* _Work task_
Output only the lines from the line holding "Output each element" through the close of the records, exactly as they appear, with all pictures omitted.

* _Input records_
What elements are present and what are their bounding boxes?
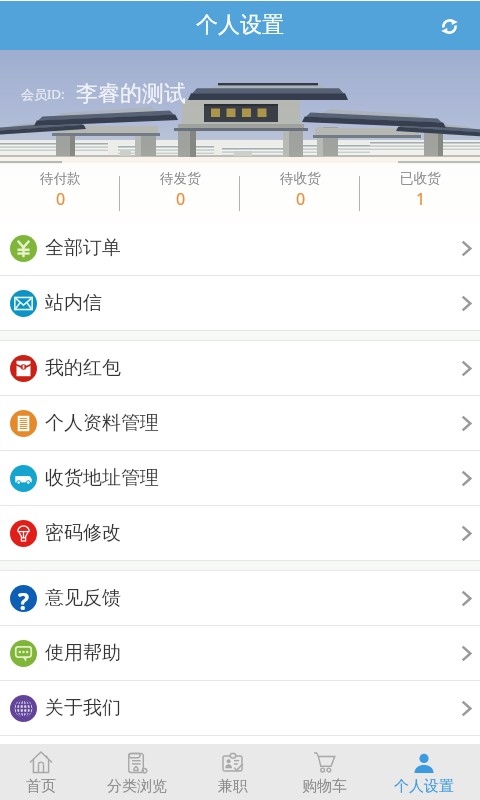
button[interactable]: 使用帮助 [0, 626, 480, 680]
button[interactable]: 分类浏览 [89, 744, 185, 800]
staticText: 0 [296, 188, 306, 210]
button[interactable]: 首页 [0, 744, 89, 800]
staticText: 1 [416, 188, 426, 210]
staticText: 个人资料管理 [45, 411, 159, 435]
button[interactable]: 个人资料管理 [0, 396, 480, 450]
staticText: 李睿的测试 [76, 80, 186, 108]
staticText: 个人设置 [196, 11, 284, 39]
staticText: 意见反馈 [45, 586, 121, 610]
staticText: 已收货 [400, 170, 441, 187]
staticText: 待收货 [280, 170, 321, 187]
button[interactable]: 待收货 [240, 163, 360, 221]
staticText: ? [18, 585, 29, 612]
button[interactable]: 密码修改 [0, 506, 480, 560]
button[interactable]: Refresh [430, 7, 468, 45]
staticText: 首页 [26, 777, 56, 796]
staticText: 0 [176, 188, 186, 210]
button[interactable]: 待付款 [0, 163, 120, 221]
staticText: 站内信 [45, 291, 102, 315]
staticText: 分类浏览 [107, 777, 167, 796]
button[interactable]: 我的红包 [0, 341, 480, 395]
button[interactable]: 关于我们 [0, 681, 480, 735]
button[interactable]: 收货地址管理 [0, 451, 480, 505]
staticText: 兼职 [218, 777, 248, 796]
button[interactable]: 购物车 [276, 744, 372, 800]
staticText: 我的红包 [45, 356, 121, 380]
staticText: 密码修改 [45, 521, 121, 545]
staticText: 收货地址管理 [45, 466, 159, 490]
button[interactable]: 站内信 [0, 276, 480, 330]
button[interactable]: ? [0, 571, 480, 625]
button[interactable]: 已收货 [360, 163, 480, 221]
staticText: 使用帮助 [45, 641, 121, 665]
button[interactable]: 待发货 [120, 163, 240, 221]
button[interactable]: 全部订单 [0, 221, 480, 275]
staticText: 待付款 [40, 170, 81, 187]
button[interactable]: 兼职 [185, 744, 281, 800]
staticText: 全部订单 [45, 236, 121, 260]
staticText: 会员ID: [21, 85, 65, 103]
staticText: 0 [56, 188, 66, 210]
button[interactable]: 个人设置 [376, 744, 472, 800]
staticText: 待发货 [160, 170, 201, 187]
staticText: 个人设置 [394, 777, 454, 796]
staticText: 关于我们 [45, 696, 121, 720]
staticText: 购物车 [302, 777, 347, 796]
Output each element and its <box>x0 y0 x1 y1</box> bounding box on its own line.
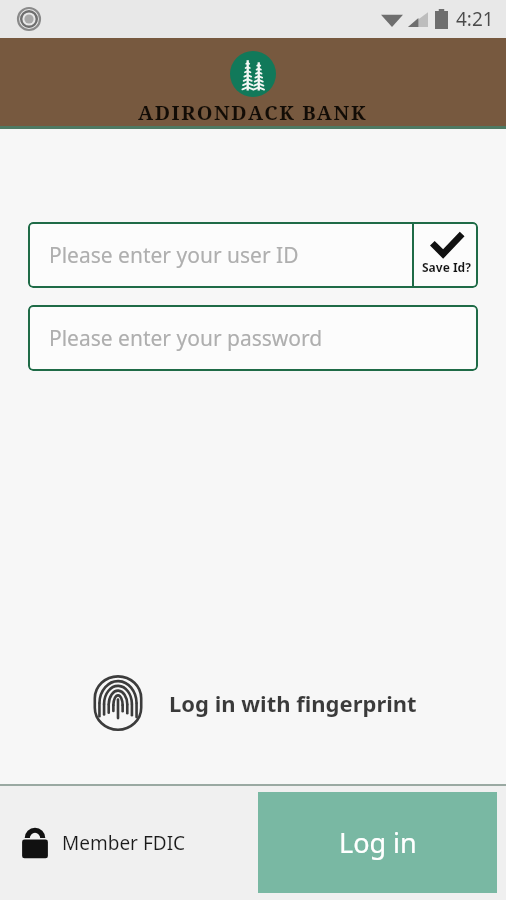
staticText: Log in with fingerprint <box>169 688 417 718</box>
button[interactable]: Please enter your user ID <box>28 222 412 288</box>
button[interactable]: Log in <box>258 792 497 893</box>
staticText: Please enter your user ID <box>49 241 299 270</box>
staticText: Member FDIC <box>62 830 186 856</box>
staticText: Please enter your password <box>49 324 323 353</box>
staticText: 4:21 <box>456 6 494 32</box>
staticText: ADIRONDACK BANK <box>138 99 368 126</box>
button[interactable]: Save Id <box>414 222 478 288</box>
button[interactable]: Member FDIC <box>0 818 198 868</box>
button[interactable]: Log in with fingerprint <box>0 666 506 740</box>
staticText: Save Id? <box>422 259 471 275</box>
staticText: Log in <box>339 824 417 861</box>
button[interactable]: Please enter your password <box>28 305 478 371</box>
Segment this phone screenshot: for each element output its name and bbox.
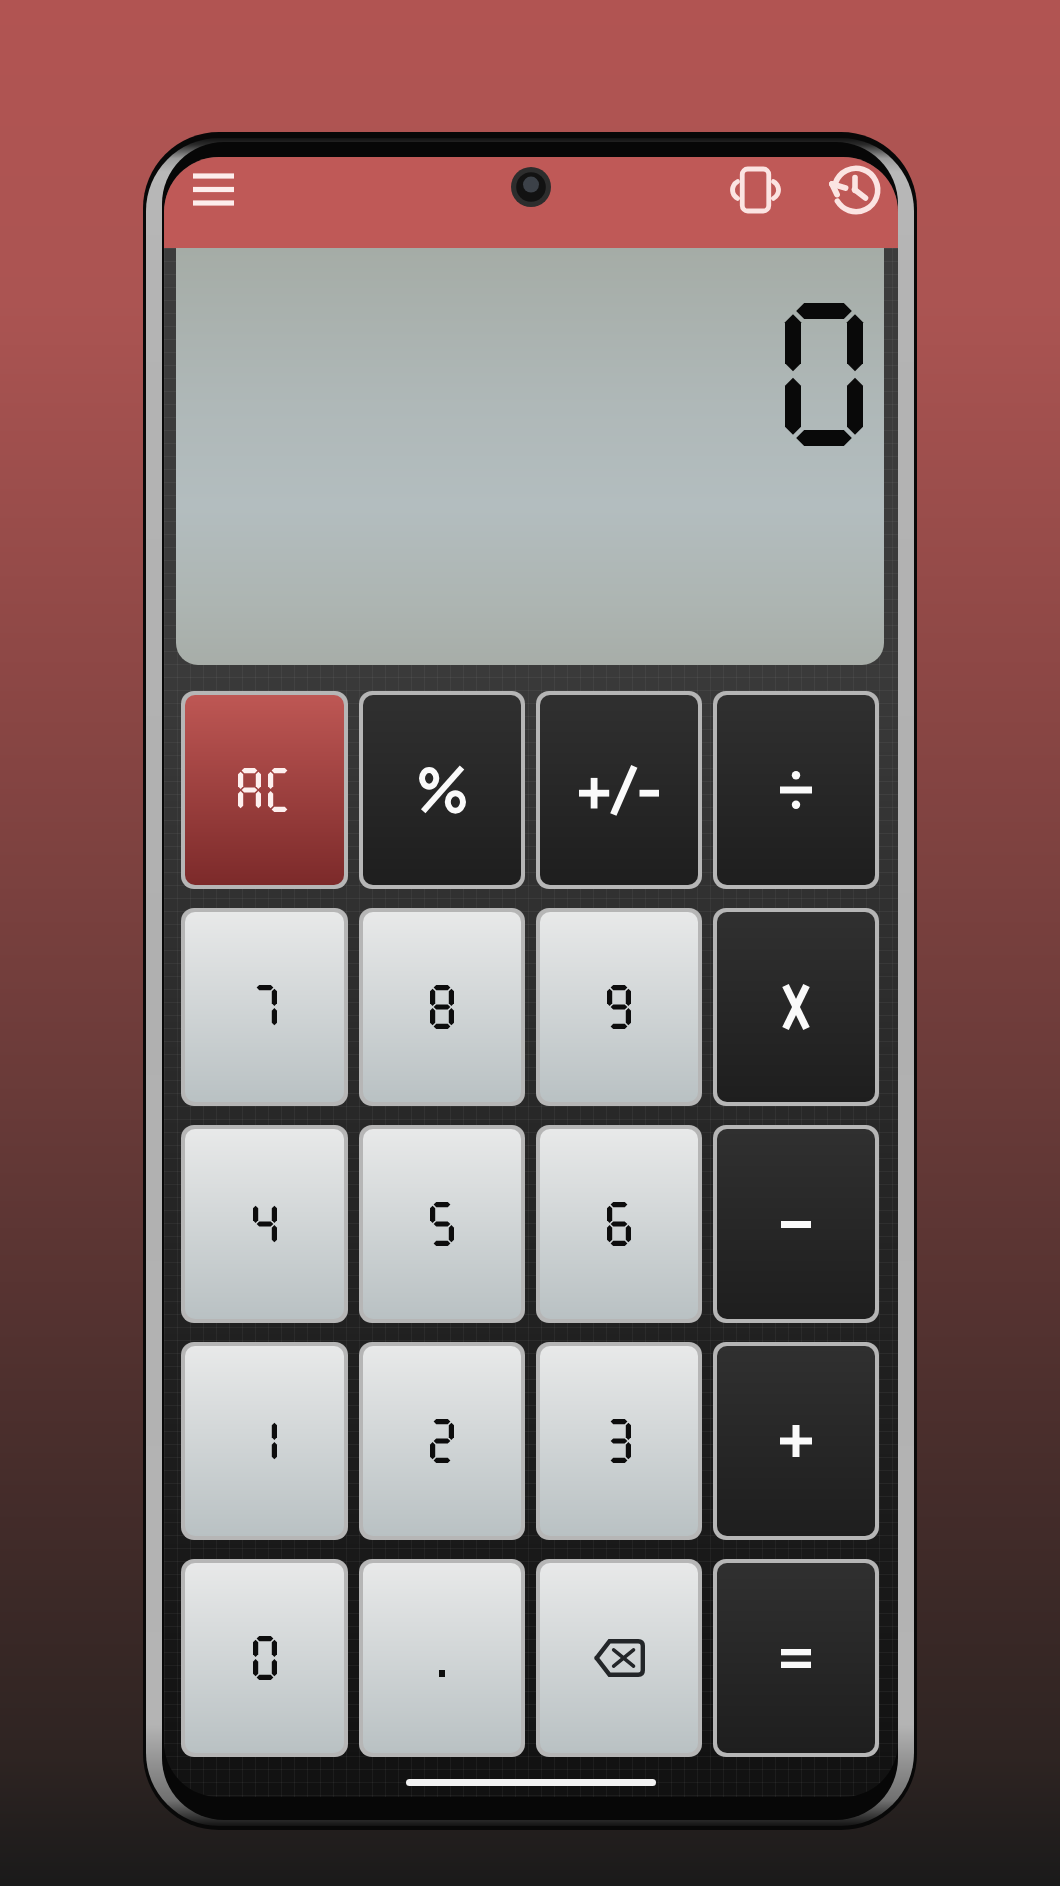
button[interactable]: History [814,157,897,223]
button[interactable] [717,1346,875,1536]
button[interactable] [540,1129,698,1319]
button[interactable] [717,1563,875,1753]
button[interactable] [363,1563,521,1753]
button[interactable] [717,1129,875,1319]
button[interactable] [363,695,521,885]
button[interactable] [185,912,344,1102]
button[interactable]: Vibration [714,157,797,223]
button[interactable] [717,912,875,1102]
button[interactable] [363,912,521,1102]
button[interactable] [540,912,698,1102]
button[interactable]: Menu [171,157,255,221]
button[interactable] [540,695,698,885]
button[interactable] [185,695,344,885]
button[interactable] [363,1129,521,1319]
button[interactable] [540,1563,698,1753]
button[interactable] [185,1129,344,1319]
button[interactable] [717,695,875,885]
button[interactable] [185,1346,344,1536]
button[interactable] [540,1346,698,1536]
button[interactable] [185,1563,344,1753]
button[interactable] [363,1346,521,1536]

* _Result for this exercise_
Output each element and its <box>x0 y0 x1 y1</box> bounding box on its own line.
staticText: Log in with fingerprint <box>169 688 417 718</box>
button[interactable]: Please enter your user ID <box>28 222 412 288</box>
button[interactable]: Log in <box>258 792 497 893</box>
staticText: Please enter your user ID <box>49 241 299 270</box>
staticText: Member FDIC <box>62 830 186 856</box>
staticText: Please enter your password <box>49 324 323 353</box>
staticText: 4:21 <box>456 6 494 32</box>
staticText: ADIRONDACK BANK <box>138 99 368 126</box>
button[interactable]: Save Id <box>414 222 478 288</box>
button[interactable]: Member FDIC <box>0 818 198 868</box>
button[interactable]: Log in with fingerprint <box>0 666 506 740</box>
staticText: Save Id? <box>422 259 471 275</box>
staticText: Log in <box>339 824 417 861</box>
button[interactable]: Please enter your password <box>28 305 478 371</box>
Segment this phone screenshot: for each element output its name and bbox.
button[interactable]: History [814,157,897,223]
button[interactable] [717,1346,875,1536]
button[interactable] [540,1129,698,1319]
button[interactable] [717,1563,875,1753]
button[interactable] [363,1563,521,1753]
button[interactable] [717,1129,875,1319]
button[interactable] [363,695,521,885]
button[interactable] [185,912,344,1102]
button[interactable]: Vibration [714,157,797,223]
button[interactable] [717,912,875,1102]
button[interactable] [363,912,521,1102]
button[interactable] [540,912,698,1102]
button[interactable]: Menu [171,157,255,221]
button[interactable] [540,695,698,885]
button[interactable] [185,695,344,885]
button[interactable] [363,1129,521,1319]
button[interactable] [540,1563,698,1753]
button[interactable] [185,1129,344,1319]
button[interactable] [717,695,875,885]
button[interactable] [185,1346,344,1536]
button[interactable] [540,1346,698,1536]
button[interactable] [185,1563,344,1753]
button[interactable] [363,1346,521,1536]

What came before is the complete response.